- _TASK OBJECTIVE_: Filter the data for lines with the word "בברלין" and copy those lines.

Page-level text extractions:
*** Begin section ***
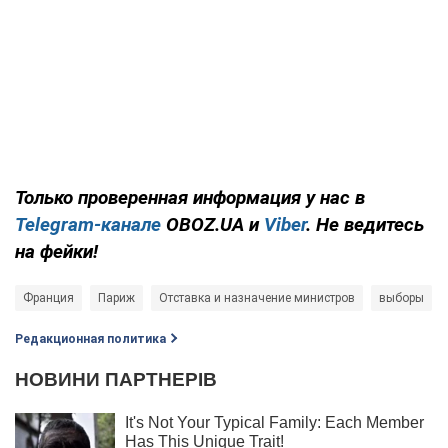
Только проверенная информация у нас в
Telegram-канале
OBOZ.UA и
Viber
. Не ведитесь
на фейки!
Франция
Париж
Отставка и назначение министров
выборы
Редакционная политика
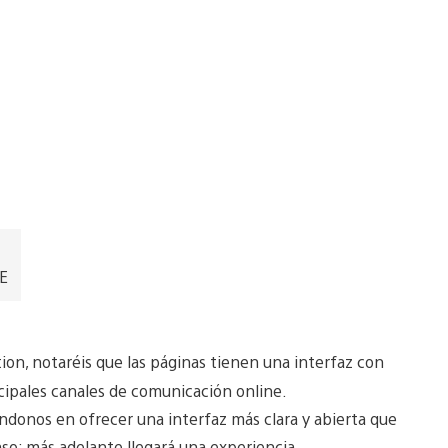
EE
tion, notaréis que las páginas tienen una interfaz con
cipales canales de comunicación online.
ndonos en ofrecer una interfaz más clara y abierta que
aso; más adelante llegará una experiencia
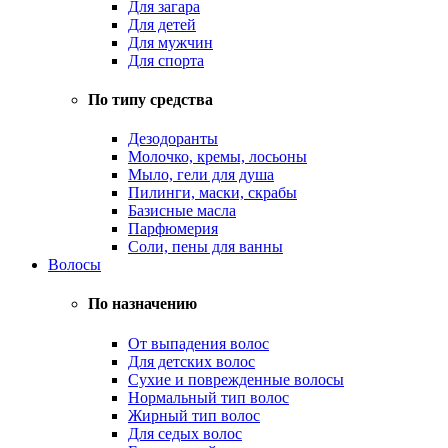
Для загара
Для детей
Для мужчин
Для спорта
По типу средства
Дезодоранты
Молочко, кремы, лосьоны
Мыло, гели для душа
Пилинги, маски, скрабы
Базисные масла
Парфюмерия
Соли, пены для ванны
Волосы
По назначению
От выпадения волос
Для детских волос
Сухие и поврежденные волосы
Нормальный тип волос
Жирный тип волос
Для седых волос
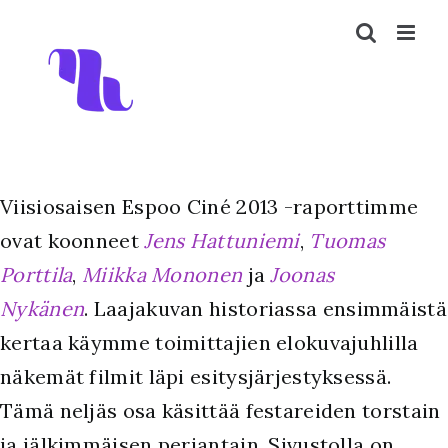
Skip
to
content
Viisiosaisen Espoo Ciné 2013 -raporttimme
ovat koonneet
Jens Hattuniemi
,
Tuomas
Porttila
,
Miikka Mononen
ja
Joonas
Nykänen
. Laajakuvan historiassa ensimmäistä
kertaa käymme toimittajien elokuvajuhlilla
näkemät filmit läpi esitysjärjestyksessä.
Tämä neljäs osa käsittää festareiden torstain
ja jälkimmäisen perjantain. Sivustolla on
*** End section ***
*** Begin section ***
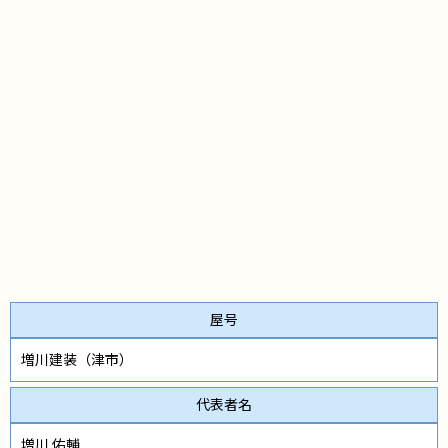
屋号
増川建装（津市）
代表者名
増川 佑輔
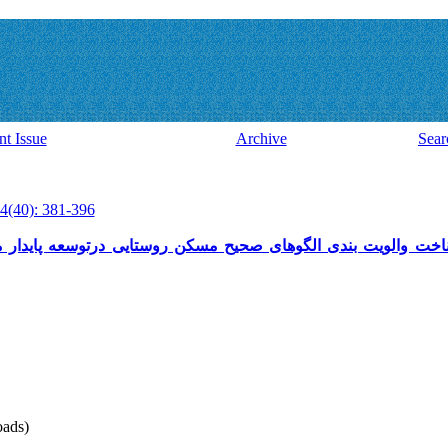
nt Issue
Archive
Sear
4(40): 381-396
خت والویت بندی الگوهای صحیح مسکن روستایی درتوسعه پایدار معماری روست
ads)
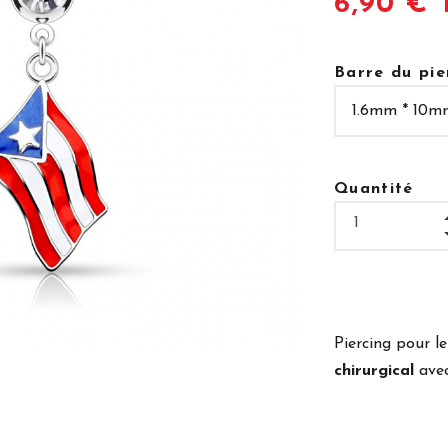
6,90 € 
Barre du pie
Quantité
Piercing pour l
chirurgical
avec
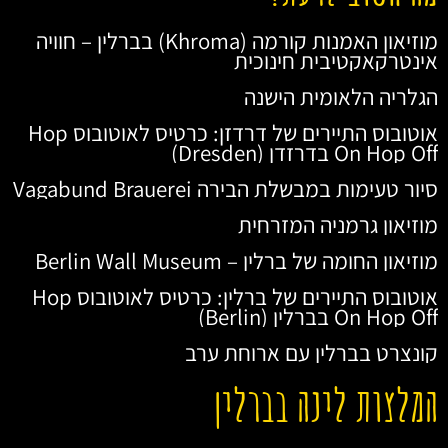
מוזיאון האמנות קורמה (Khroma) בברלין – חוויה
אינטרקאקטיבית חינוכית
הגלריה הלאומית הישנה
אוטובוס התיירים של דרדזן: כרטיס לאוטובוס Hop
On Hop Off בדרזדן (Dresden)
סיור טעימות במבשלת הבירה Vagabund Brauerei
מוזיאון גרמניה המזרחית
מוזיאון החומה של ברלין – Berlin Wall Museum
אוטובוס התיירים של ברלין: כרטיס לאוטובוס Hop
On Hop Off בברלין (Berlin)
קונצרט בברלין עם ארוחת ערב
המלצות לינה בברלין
*** End section ***
- _SOLVED EXERCISE_:
מוזיאון האמנות קורמה (Khroma) בברלין – חוויה
On Hop Off בברלין (Berlin)
קונצרט בברלין עם ארוחת ערב
המלצות לינה בברלין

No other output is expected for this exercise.